Ванюшка же успокаивался возле родимой Майки. Насухо, до птичьей легкости во всем теле, до покойной и мстительной мысли о своей смерти выплакавшись, дремал прямо на сенной трухе, угретый теплым коровьим боком, убаюканный монотонным хрумканьем, утешенный сочувственными вздохами коровы. И слышалось ему явственно в темноте стайки:
— Ничо-о… ничо, сына, не переживай, будет и на твоей улке праздничек, и наградятся слезыньки сполна. Потерпи маленько, не век же маяться. Придет времечко, лучше всех заживешь… Ну, ладно, ладно… спи теперь… спи, мой бравенький, спи спокойно, и не копи зла в душеньке…
— Родненькая ты моя!.. — теперь уже размягченный жалью, опять тихонько плакал Ванюшка, но уже без надсады, легкими слезами, тесно прижимаясь к пушистой Майкиной шее. — Я тебя всегда буду жалеть, всегда-всегда!.. — гладил по жилистым складкам на Майкиной шее и впотьмах пытался заглянуть в коровьи глаза, — какая в них дума посвечивает тусклыми светлячками. «Хорошо, еще что лето, можно к Майке убежать, — прикидывал в полусне, когда вместе с вялыми мыслями уже роятся зоревые всполохи ночных видений, сливаясь в сон, — а зимой-то стужа, долго здесь не высидишь. Опять с мамкой к Сёмкиным бежать?.. Надоело. Лучше совсем из дому убегу. Вот… Убегу куда глаза глядят, пускай потом поищут, —отвлекаясь от сна, мстительно припомнил он мать и отца. — К братке в город уеду, а они пускай тут одни живут, пускай дерутся сколько влезет… Нет, лучше я в лес убегу до коки Вани, тута-ка близенько, потихоньку дойду. Хлебушка маленько возьму и пойду…

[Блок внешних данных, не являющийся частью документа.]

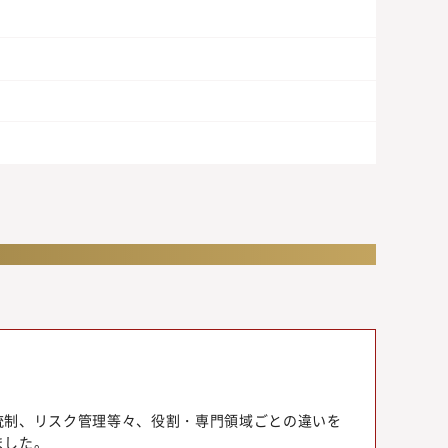
統制、リスク管理等々、役割・専門領域ごとの違いを
ました。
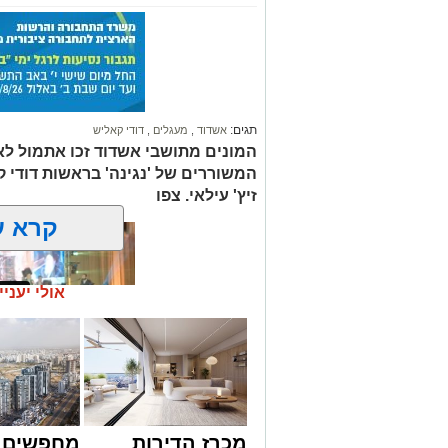
תגים:
אשדוד
,
מעגלים
,
דודי קאליש
המונים מתושבי אשדוד זכו אתמול לאר
המשוררים של 'נגינה' בראשות דודי 
זיץ' עילאי. צפו
קרא ע
אולי יעניי
זה היה ארוע יוצא דופן. בלי מילים.
מכרז הדירות
מחפשים ל
במשך שעות ארוכות של ליל שישי, נהנו ה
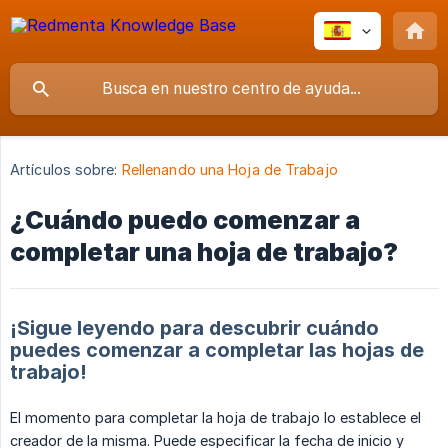
Artículos sobre:
Rellenando una Hoja de Trabajo
¿Cuándo puedo comenzar a
completar una hoja de trabajo?
¡Sigue leyendo para descubrir cuándo
puedes comenzar a completar las hojas de
trabajo!
El momento para completar la hoja de trabajo lo establece el
creador de la misma. Puede especificar la fecha de inicio y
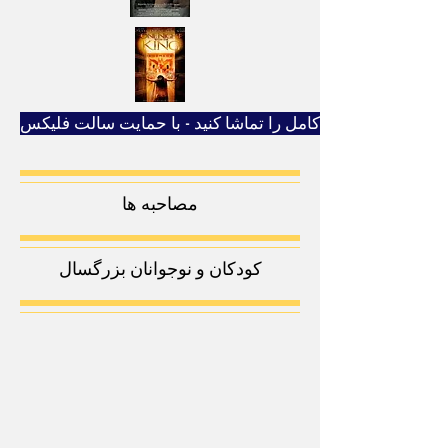
ویژگی های کامل را تماشا کنید - با حمایت سالت فلیکس
مصاحبه ها
کودکان و نوجوانان بزرگسال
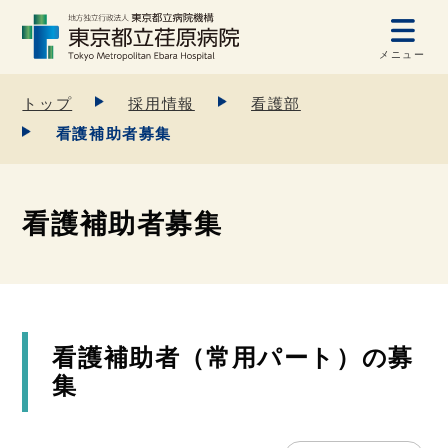
メニュー
トップ
採用情報
看護部
看護補助者募集
看護補助者募集
看護補助者（常用パート）の募
集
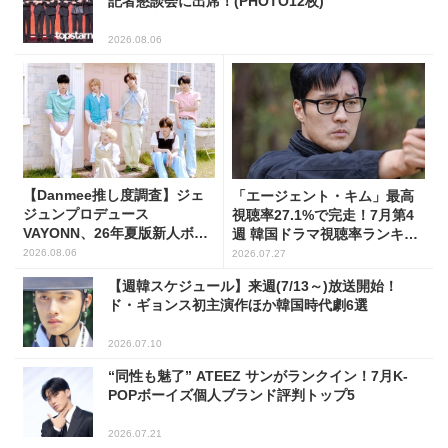
記者懇談会に出席！(PHOTO12枚)
2026.08.06
【Danmee推し度調査】ジェ
「エージェント・キム」最高
ジュンプロデュース
視聴率27.1%で完走！7月第4
VAYONN、26年夏版新人ボー
週 韓国ドラマ視聴率ランキン
イズグループ人気No.1に
グ
2026.08.06
2026.07.27
【週韓スケジュール】来週(7/13～)放送開始！
ド・ギョンス初主演作ほか韓国時代劇6選
2026.07.10
“同性も魅了” ATEEZ サンがランクイン！7月K-
POPボーイズ個人ブランド評判トップ5
2026.07.21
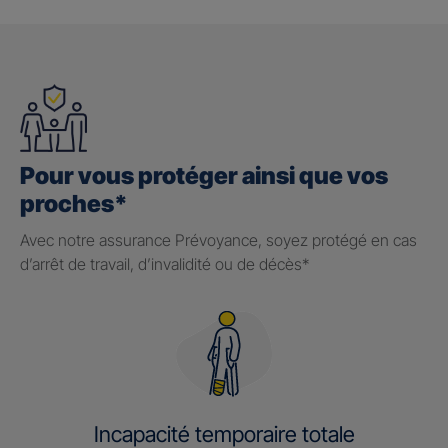
Pour vous protéger ainsi que vos
proches*
Avec notre assurance Prévoyance, soyez protégé en cas
d’arrêt de travail, d’invalidité ou de décès*
Incapacité temporaire totale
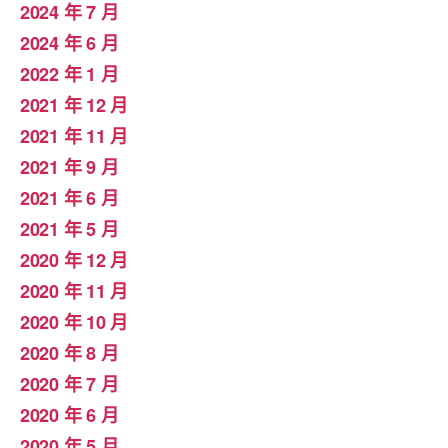
2024 年 7 月
2024 年 6 月
2022 年 1 月
2021 年 12 月
2021 年 11 月
2021 年 9 月
2021 年 6 月
2021 年 5 月
2020 年 12 月
2020 年 11 月
2020 年 10 月
2020 年 8 月
2020 年 7 月
2020 年 6 月
2020 年 5 月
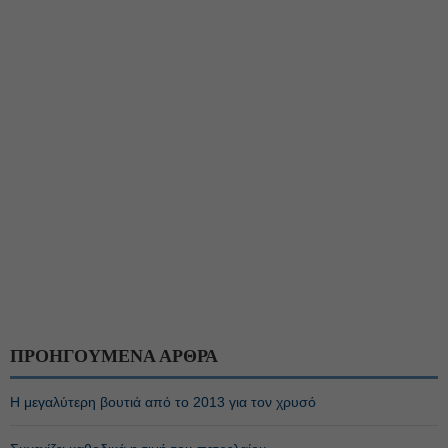
ΠΡΟΗΓΟΥΜΕΝΑ ΑΡΘΡΑ
Η μεγαλύτερη βουτιά από το 2013 για τον χρυσό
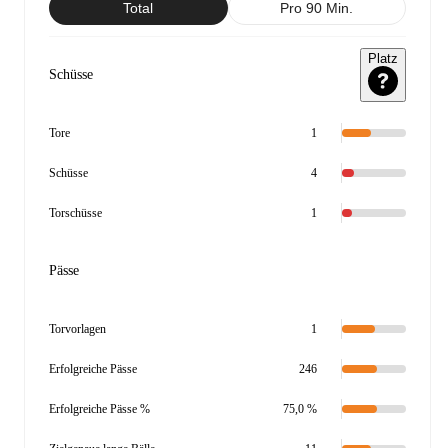
Total
Pro 90 Min.
Platz
Schüsse
Tore
1
Schüsse
4
Torschüsse
1
Pässe
Torvorlagen
1
Erfolgreiche Pässe
246
Erfolgreiche Pässe %
75,0 %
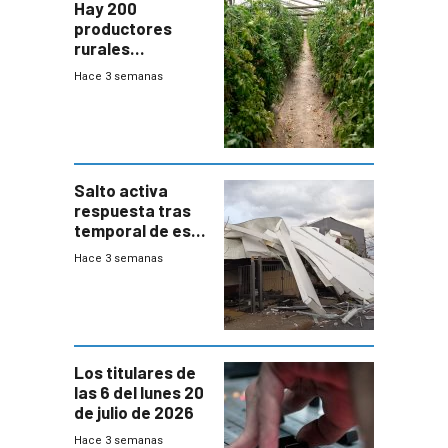
Hay 200
productores
rurales
afectados tras
Hace 3 semanas
temporal en zona
de Salto
Salto activa
respuesta tras
temporal de este
sábado con
Hace 3 semanas
destrozos e
impacto a la
granja
Los titulares de
las 6 del lunes 20
de julio de 2026
Hace 3 semanas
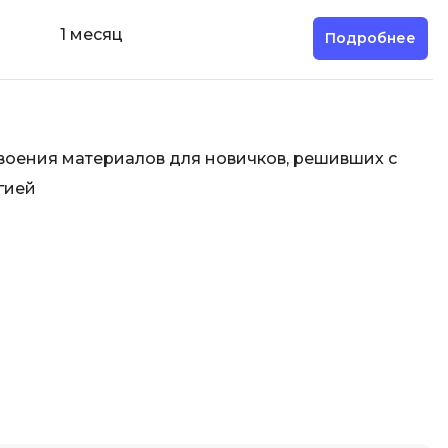
1 месяц
Подробнее
воения материалов для новичков, решивших с
гией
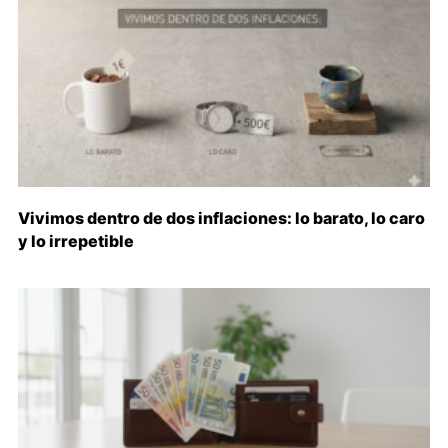
Vivimos dentro de dos inflaciones: lo barato, lo caro
y lo irrepetible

— А меня на кого, сына, бросишь? — склонившись к нему и опахнув молочно-кислым, травянистым духом, спрашивала Майка взглядом, который Ванюшка ощущал, даже не видя в темноте Майкиных глаз.
— Тебя?.. Не знаю, моя бравая…
Кока Ваня – крёстный отец Иван Житихин – коснувшись памяти, явил крестничку самое верное и ясное утешение. Мысли о коке Ваня, о лесе, о Майке, свернувшись в пестренький шерстяной моточек, покатились из ночной стайки через скотный двор, через седую под луной ограду, покатились, оставляя за собой малиновую, призрачно мерцающую ниточку; и вот уж клубочек, вкрадчиво миновав спящую деревню, степные увалы поскотины, перевалив через таежный хребет, змейкой переплыв речку Уду, очутился в широкую пади, заросшей буйной травой, испестренной цветами, а по краям — веселым, с мелким узористым листом, шумливым ирничком. За рекою падь круто загибалась, и уходил в небо сухими лиственничными вершинами другой хребет, в изножной тени которого желтела лесничья изба коки Вани.